Quants Corner: Working with CEIC point-in-time data, a multi-factor approach

Getting to the point with PIT data

Four years ago Britain’s Queen Elizabeth II observed that, “recollections may vary.” The late monarch could have been speaking about many key economic datasets, which are subject to revisions that can see a single data point change dramatically over time. A recent – and glaring – example is the 12-month figure for job growth in the US through March of this year, which was initially reported at 1.7 million but was cut in September to 849,000.

Changes of these magnitude rekindle the debate over the relative value, from a quant perspective, between preliminary numbers and the revised numbers that are more accurate but can come with substantial lags.

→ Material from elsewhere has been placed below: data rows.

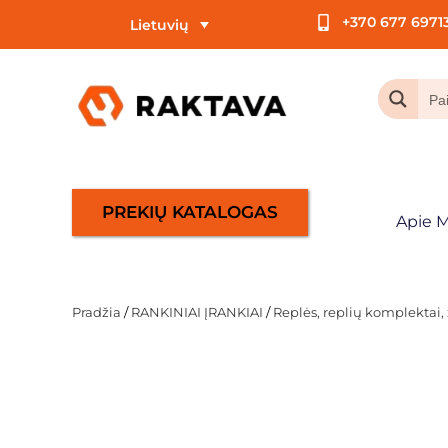
+370 677 6971
Lietuvių
PREKIŲ KATALOGAS
Apie 
Pradžia
/
RANKINIAI ĮRANKIAI
/
Replės, replių komplektai, 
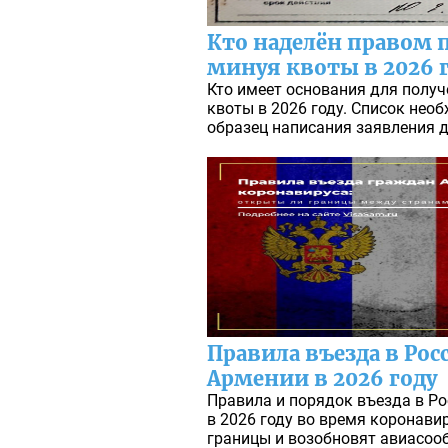
Кто наделён правом 
минуя квоты в 2026 
Кто имеет основания для получ
квоты в 2026 году. Список нео
образец написания заявления 
Правила въезда в Рос
Армении в 2026 году
Правила и порядок въезда в Р
в 2026 году во время коронави
границы и возобновят авиасоо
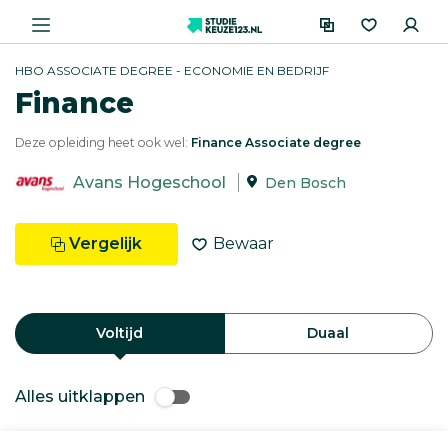
HBO ASSOCIATE DEGREE - ECONOMIE EN BEDRIJF
Finance
Deze opleiding heet ook wel:
Finance Associate degree
Avans Hogeschool
Den Bosch
Vergelijk
Bewaar
Voltijd
Duaal
Alles uitklappen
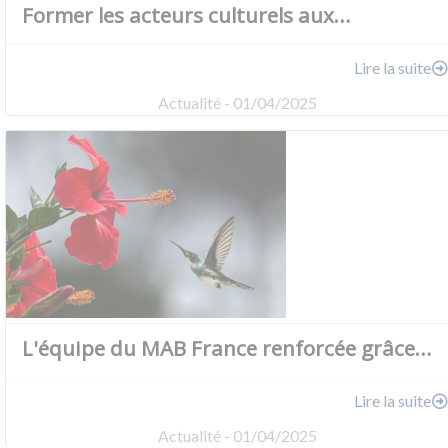
Former les acteurs culturels aux…
Lire la suite
Actualité - 01/04/2025
L'équipe du MAB France renforcée grâce…
Lire la suite
Actualité - 01/04/2025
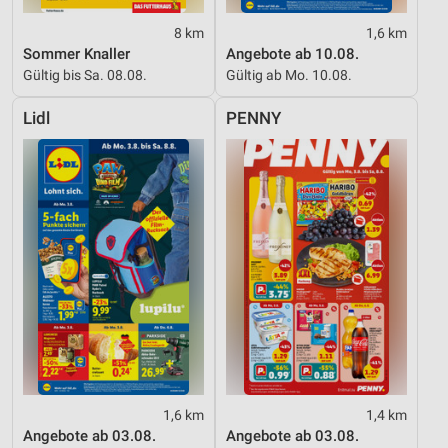
8 km
1,6 km
Sommer Knaller
Angebote ab 10.08.
Gültig bis Sa. 08.08.
Gültig ab Mo. 10.08.
Lidl
PENNY
1,6 km
1,4 km
Angebote ab 03.08.
Angebote ab 03.08.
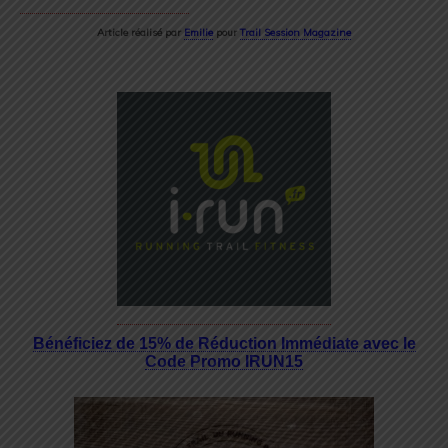
Article réalisé par
Emilie
pour
Trail Session Magazine
Bénéficiez de 15% de Réduction Immédiate avec le
Code Promo IRUN15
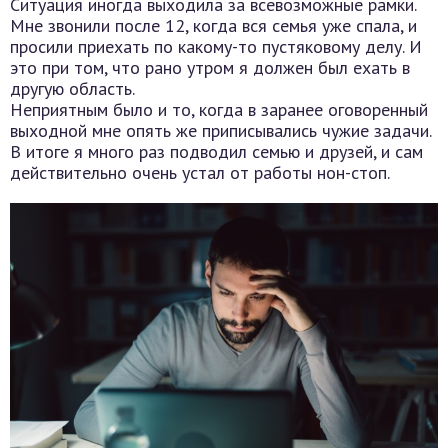
Ситуация иногда выходила за всевозможные рамки.
Мне звонили после 12, когда вся семья уже спала, и
просили приехать по какому-то пустяковому делу. И
это при том, что рано утром я должен был ехать в
другую область.
Неприятным было и то, когда в заранее оговоренный
выходной мне опять же приписывались чужие задачи.
В итоге я много раз подводил семью и друзей, и сам
действительно очень устал от работы нон-стоп.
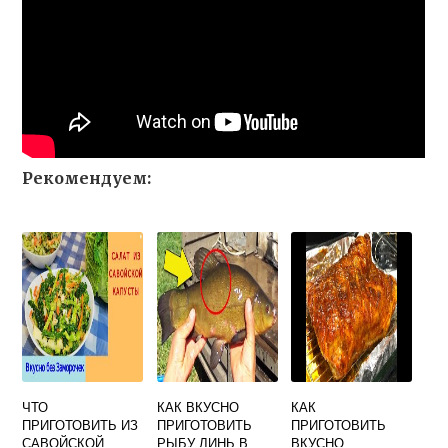
Рекомендуем:
ЧТО
КАК ВКУСНО
КАК
ПРИГОТОВИТЬ ИЗ
ПРИГОТОВИТЬ
ПРИГОТОВИТЬ
САВОЙСКОЙ
РЫБУ ЛИНЬ В
ВКУСНО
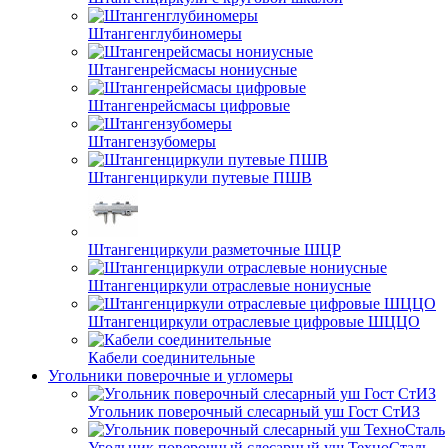
Штангенглубиномеры
Штангенрейсмасы нониусные
Штангенрейсмасы цифровые
Штангензубомеры
Штангенциркули путевые ПШВ
Штангенциркули разметочные ШЦР
Штангенциркули отраслевые нониусные
Штангенциркули отраслевые цифровые ШЦЦО
Кабели соединительные
Угольники поверочные и угломеры
Угольник поверочный слесарный уш Гост СтИЗ
Угольник поверочный слесарный уш ТехноСталь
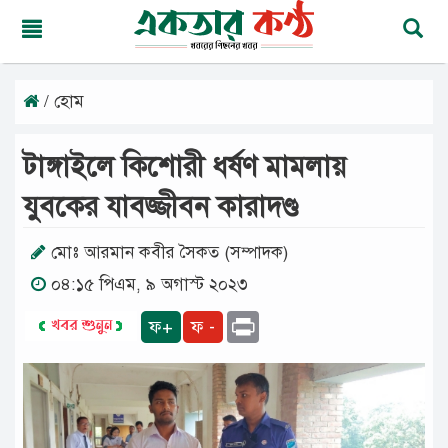
/ হোম
বৃহস্পতিবার,
০৬
অগাস্ট
টাঙ্গাইলে কিশোরী ধর্ষণ মামলায়
২০২৬
২২
যুবকের যাবজ্জীবন কারাদণ্ড
শ্রাবণ
১৪৩৩
বঙ্গাব্দ
মোঃ আরমান কবীর সৈকত (সম্পাদক)
০৪:১৫ পিএম, ৯ অগাস্ট ২০২৩
মূলপাতা
Print
ফ+
ফ -
জাতীয়
দেশের
খবর
আমাদের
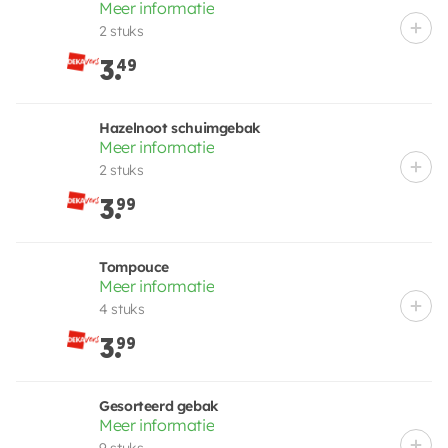
Meer informatie
2 stuks
3.
49
Hazelnoot schuimgebak
Meer informatie
2 stuks
3.
99
Tompouce
Meer informatie
4 stuks
3.
99
Gesorteerd gebak
Meer informatie
9 stuks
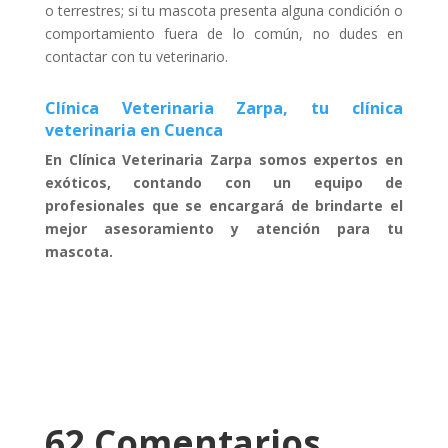
o terrestres; si tu mascota presenta alguna condición o
comportamiento fuera de lo común, no dudes en
contactar con tu veterinario.
Clínica Veterinaria Zarpa, tu clínica
veterinaria en Cuenca
En Clínica Veterinaria Zarpa somos expertos en
exóticos, contando con un equipo de
profesionales que se encargará de brindarte el
mejor asesoramiento y atención para tu
mascota.
62 Comentarios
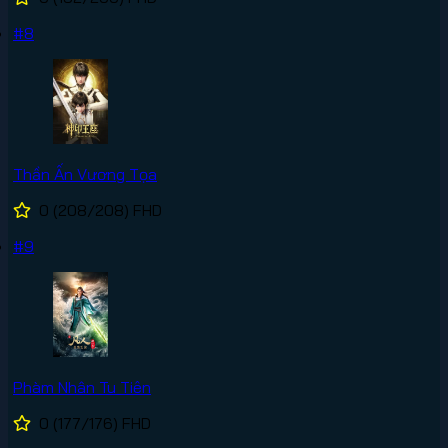
#8
Thần Ấn Vương Tọa
0
(208/208)
FHD
#9
Phàm Nhân Tu Tiên
0
(177/176)
FHD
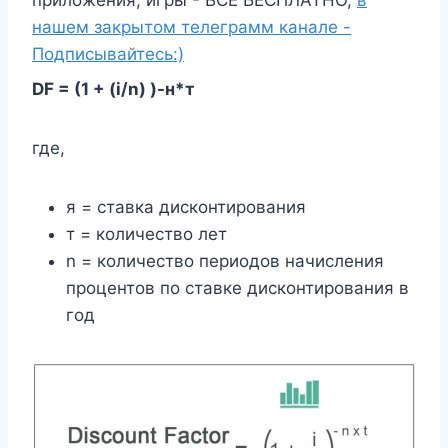
приложения, игры - ВСЁ БЕСПЛАТНО,
в
нашем закрытом телеграмм канале -
Подписывайтесь:)
DF = (1 + (i/n)
)-н*т
где,
я = ставка дисконтирования
т = количество лет
n = количество периодов начисления
процентов по ставке дисконтирования в
год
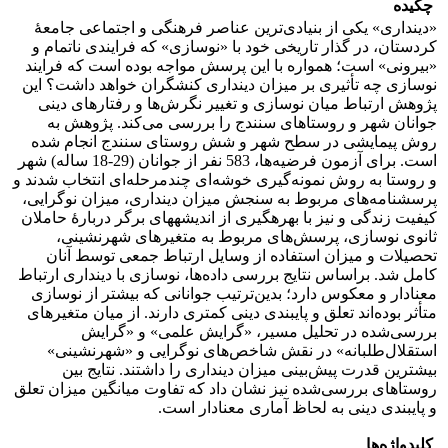
چکیده
«دینداری» یکی از بنیادی‌ترین عناصر فرهنگی و اجتماعی جامعۀ
کردستان، در گذار تاریخی خود با «نوسازی» که فرایندی ناتمام و
«بیرونی» است؛ همواره با این پرسش مواجه بوده است که فرایند
نوسازی چه تأثیری بر میزان دینداری کنشگران خواهد داشت؟ این
پژوهش ارتباط میان نوسازی و تغییر نگرش‌ها و رفتارهای دینی
جوانان شهر و روستاهای سنندج را بررسی می‌کند. پژوهش به
روش پیمایشی در سطح شهر و شش روستای سنندج انجام شده
است. برای آزمون فرضیه‌ها، 583 نفر از جوانان (29-18 ساله) شهر
و روستا به روش نمونه‌گیری خوشه‌ای چندمرحله‌ای انتخاب شدند و
پرسشنامه‌های مربوط به سنجش میزان دینداری، میزان نوگرایی،
کیفیت زندگی و نیز با بهره­گیری از اندیشه­های برگر دربارۀ حاملان
ثانوی نوسازی، پرسش‌های مربوط به متغیرهای شهرنشینی،
تحصیلات و میزان استفاده از وسایل ارتباط جمعی توسط آنان
کامل شد. براساس نتایج بررسی داده‌ها، نوسازی با دینداری ارتباط
معنادار و معکوس دارد؛ بدین‌ترتیب جوانانی که بیشتر از نوسازی
متأثر بوده‌اند تعلق و پایبندی دینی کمتری دارند. از میان متغیرهای
بررسی‌شده در تحلیل مسیر، «گرایش علمی» و «گرایش
استقلال‌طلبانه» در نقش شاخص‌های نوگرایی و «شهرنشینی»
بیشترین قدرت پیش‌بینی میزان دینداری را داشتند. نتایج بین
روستاهای بررسی‌شده نیز نشان داد که تفاوت میانگین میزان تعلق
و پایبندی دینی به لحاظ آماری معنا‌دار است.
کلیدواژه‌ها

Non-quants tend to assume the more accurate revised data is the most valuable when it comes to generating actionable investment decisions. Why trade on numbers that may not tell the right story? But, from a quant perspective, having only the latest released data gives an incomplete picture. Working with the initial numbers, even when they turn out to be misleading, can help to eliminate look-ahead bias and support more realistic back-testing.

In this Quants Corner, we explore the value of CEIC’s point-in-time data in building investment factors and test the benefits of utilizing the results in a multi-factor model rather than simply using them on a stand-alone basis.

Unlocking the door with the CEIC key

Point-in-time, for the purposes of this analysis, means what was known at a given moment. CEIC’s point-in-time data preserves every published indicator value with its specific date, giving users the ability to reconstruct exactly what was known in that moment. All data release dates for each factor capture –separately – all the publication dates and indicator values. Those indicator values, which are measurements reported by specific economic or financial sources, can and do change as new information is released. Each of these versions are known as vintages.

A good, and topical, example is US consumer price inflation (CPI) data. The indicator value of the CPI is released monthly, and as more data is collected or adjustments are made, the number could be revised. Each of these – the initial release, updates, and later revisions – represents a different vintage. For example, the US CPI index for January 24’ was first published by CEIC with a value of 141.3734 on 30 April ’24. This was later revised to 141.4397 on 27 June that same year.

To create a factor from this data we utilize a flat file, which is a straightforward two-dimensional table with vintages as column names and data dates as row names. The CPI level is a data point released monthly, and by itself, does not tell how much prices have changed over time. To capture the rate of change we: calculate using the flat file:

Shift the data dates forward by a year to compute twelve-month lagged CPI.
Divide the latest CPI level by the lagged CPI, subtract 1 and multiply the result by 100.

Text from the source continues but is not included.